Masonlar.org - Harici Forumu

 

Gönderen Konu: BARUH SPINOZA  (Okunma sayısı 8838 defa)

0 Üye ve 1 Ziyaretçi konuyu incelemekte.

Nisan 28, 2007, 01:44:46 öö
  • Uzman Uye
  • ****
  • İleti: 3120
  • Cinsiyet: Bay

Aydınlanma çağındaki Yahudi düşüncesinin kökleri , çeşitli Yahudi düşünürlerin Yahudi geleneğini , dünyadaki yeni bilimsel bulguların ışığında yeninden yorumlamaya çalıştığı on yedinci yüzyıl Hollandası’na dayanır. Bu Hollandalı Yahudi düşünürlerin en büyüğü 1632’de Amsterdam’da doğan Baruh Spinoza’dır. İlk başta Spinoza İbranice, Tora ve Talmud’un yanında Yahudi felsefesiyle ilgilenir. Daha sonra doğa bilimleri ve çağdaş felsefeye merak salar.

Yirmi üç yaşında Amsterdam Yahudi cemaati liderleri tarafından, dini inançları konusunda sorgulaya çekilir ve kendisine sessiz kalıp Yahudi uygulamalarını onaylaması için ücret önerilir. Bunu reddedince aforoz edilir. Rabinik karar şöyle der:

“Kurul liderleri , uzun süredir Baruh Spinoza’yı kötü fikirleri ve eylemlerinden vaz geçirmek için çalışmaktadır. Ancak buna hiç bir çare bulamamakla birlikte, tersine bu eylemler gün geçtikçe artmaktadır. Spinoza’nın söyledikleri ve yaptıkları hakkında birçok güvenilir tanık dinlendikten sonra , tüm bulgular hahamların huzurunda incelenmiş ve onların tavsiyesi üzerine Spinoza’nın cemaatten uzaklaştırılması gerektiğine karar verilmiştir.” ( Judaica Ansiklopedisi, 1971, vol 15, 276).

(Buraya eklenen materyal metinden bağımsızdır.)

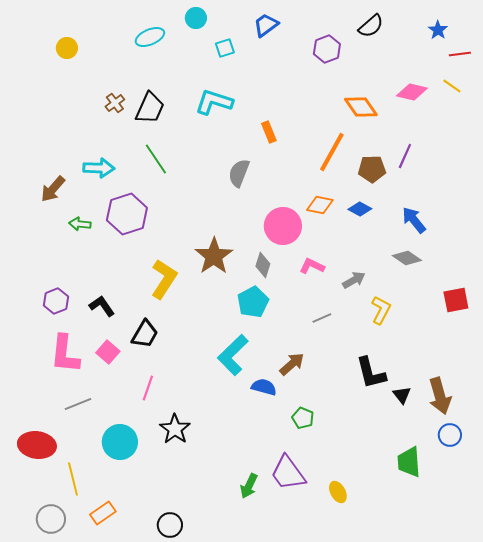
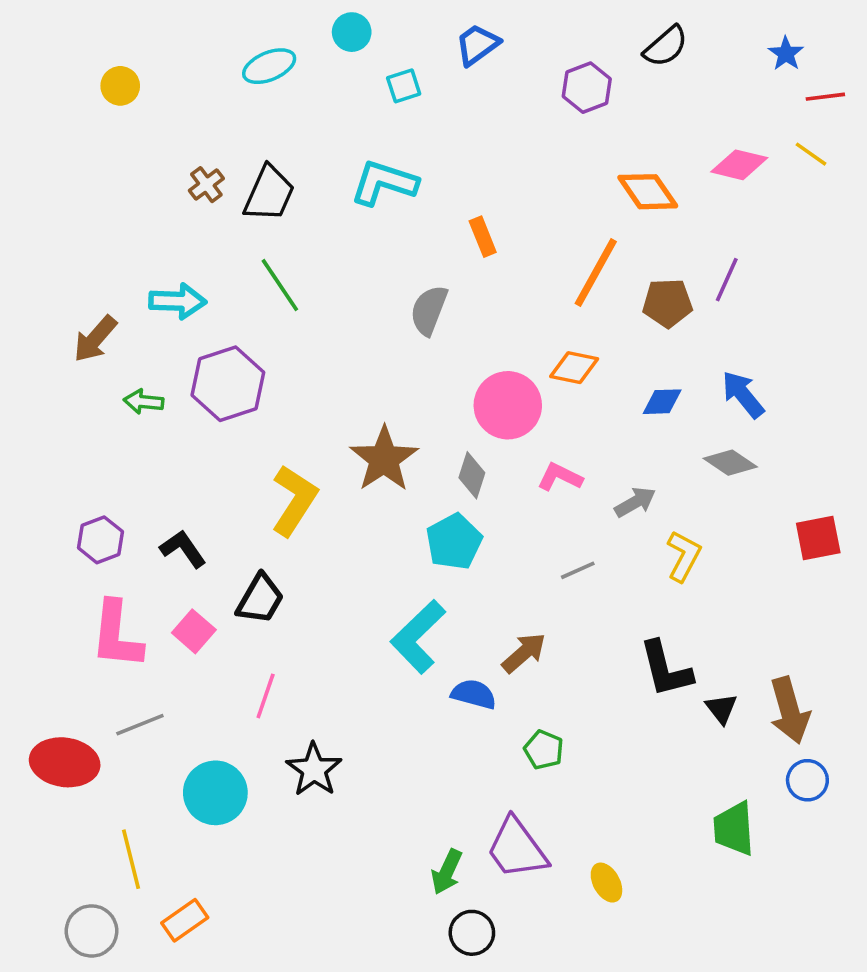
blue diamond: (360, 209) -> (662, 402), moved, turned -30
red ellipse: (37, 445) -> (65, 762), moved
black circle: (170, 525) -> (472, 933), moved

Spinoza, hayatın geri kalan bölümünde Holland’nın çeşitli kentlerinde yaşar , geçimini optik lens imal ederek sağlar. Bu dönemde, bir çok taraftar kazanır, hatta 1673’te Heidelberg üniversitesine öğretmenlik için davet edilse de, bu isteği reddeder. 1661’de “Treatise on the Correction of the Understanding”, ( Anlayışı Düzeltme üstüne ) adlı çalışmasına başlar. İki sene sonra Ethics üzerine çalışmalara başladıktan sonra 1670’de ilk eserini yayımlar. Tractatus Theologico- Politicus adlı çalışması, ortodoks kesimin tepkisini çeker. 1677’de kırk beş yaşında Hague şehrinde ölür.

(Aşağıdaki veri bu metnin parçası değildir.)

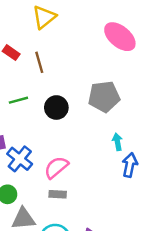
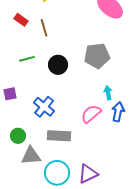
blue cross: (20, 159) -> (44, 107), moved
pink semicircle: (56, 167) -> (91, 114), moved
gray rectangle: (58, 194) -> (59, 136), size x1.6

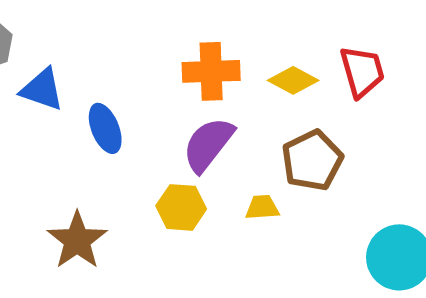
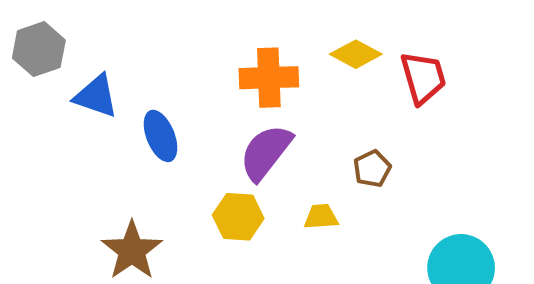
yellow diamond: (293, 80) -> (356, 54), moved
brown pentagon: (312, 160) -> (372, 169), size x0.6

Tractatus Theologico- Politicus’un ilk bölümünde Spinoza, peygamberliğin, felsefi değil, hayal ürünü bir özelliğe sahip olduğunu öne sürer. Ona göre, kutsal kitaptaki peygamberlerin felsefi bilgi birikimleri yoktur, hatta doğa olayları hakkında cahildir. Maimonides’in İbrani Eserlerin, farklı biçimlerde hem halka hem de entelektüellere seslendiği fikrine karşı çıkan Spinoza, İbrani yazıların sadece genel kitlelere yönelik olduğunu iddia eder. Tanrı, çoğunluğun ilgisini çekmesi için yasa koyucu olarak gösterilir. Kutsal kitaptaki yasaların işlevi sosyal ve politik düzeni sağlamaktır ve buyruklar ilahi kaynaklı değildir. Ayrıca Spinoza, kutsal kitaptaki yasaların sadece eski zamanlara uygun olduğunu ve çağdaş dönemde geçerliliklerini kaybettiklerini de ileri sürer.

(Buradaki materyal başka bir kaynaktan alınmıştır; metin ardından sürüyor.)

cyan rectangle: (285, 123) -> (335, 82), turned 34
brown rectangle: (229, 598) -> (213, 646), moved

Mucizeler konusunda Spinoza, Tanrı’nın doğa ve eylemlerinin , mucizeler yoluyla bilinemeyeceğini , sadece doğanın düzeninden ve net-kesin fikirlerden anlaşılabileceğini söyler. Maimonides gibi Ortaçağ Yahudi düşünürlerinin aksine, Spinoza doğal yasaların dışında hiç bir şeyi olamayacağını savunur. Bunun ışığında, Spinoza Kutsal Kitap’a herhangi bir antik eser gözüyle bakılması gerektiğini söyler. Bu kitaplar, sadece yazarlarının niyetlerine göre yorumlanmalıdır. Böyle bir düşünce tarzı Spinoza’nın Tora’nın Moşe tarafından yazılmadığına ve tarih kitaplarının bir çok neslin birikimleri sonucunda meydana geldiği düşüncesine kapılmasına neden olur. Ezra’nın Kutsal Metindeki bir çok tutarsızlıktan sorumlu olduğunu ileri sürer.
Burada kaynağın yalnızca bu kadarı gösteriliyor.